Required action |
Leaving out all images, write out the records that follow exactly.

(Beginning of Extracted data)

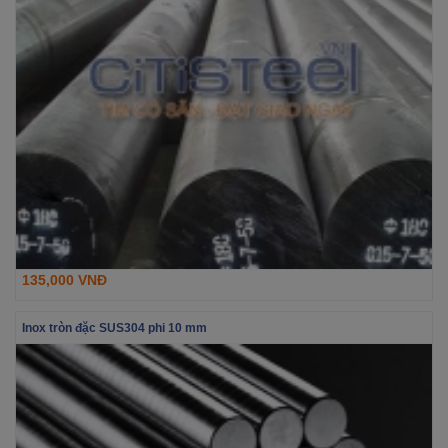
135,000 VNĐ
Inox tròn đặc SUS304 phi 10 mm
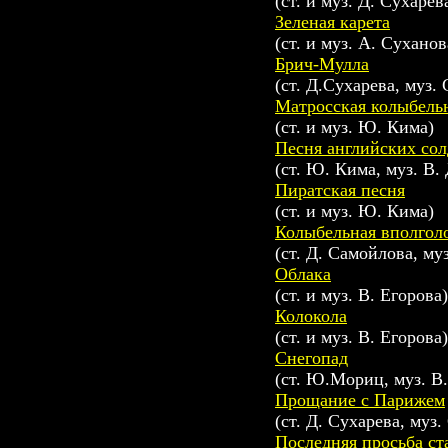
(ст. и муз. Д. Сухарев
Зеленая карета
(ст. и муз. А. Суханов
Брич-Мулла
(ст. Д.Сухарева, муз.
Матросская колыбель
(ст. и муз. Ю. Кима)
Песня английских сол
(ст. Ю. Кима, муз. В.
Пиратская песня
(ст. и муз. Ю. Кима)
Колыбельная вполгол
(ст. Д. Самойлова, му
Облака
(ст. и муз. В. Егорова)
Колокола
(ст. и муз. В. Егорова)
Снегопад
(ст. Ю.Мориц, муз. В.
Прощание с Парижем
(ст. Д. Сухарева, муз
Последняя просьба ст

(End of Extracted data)

The completed task |
135,000 VNĐ
Inox tròn đặc SUS304 phi 10 mm
(ст. и муз. Д. Сухарев
Зеленая карета
(ст. и муз. А. Суханов
Брич-Мулла
(ст. Д.Сухарева, муз.
Матросская колыбель
(ст. и муз. Ю. Кима)
Песня английских сол
(ст. Ю. Кима, муз. В.
Пиратская песня
(ст. и муз. Ю. Кима)
Колыбельная вполгол
(ст. Д. Самойлова, му
Облака
(ст. и муз. В. Егорова)
Колокола
(ст. и муз. В. Егорова)
Снегопад
(ст. Ю.Мориц, муз. В.
Прощание с Парижем
(ст. Д. Сухарева, муз
Последняя просьба ст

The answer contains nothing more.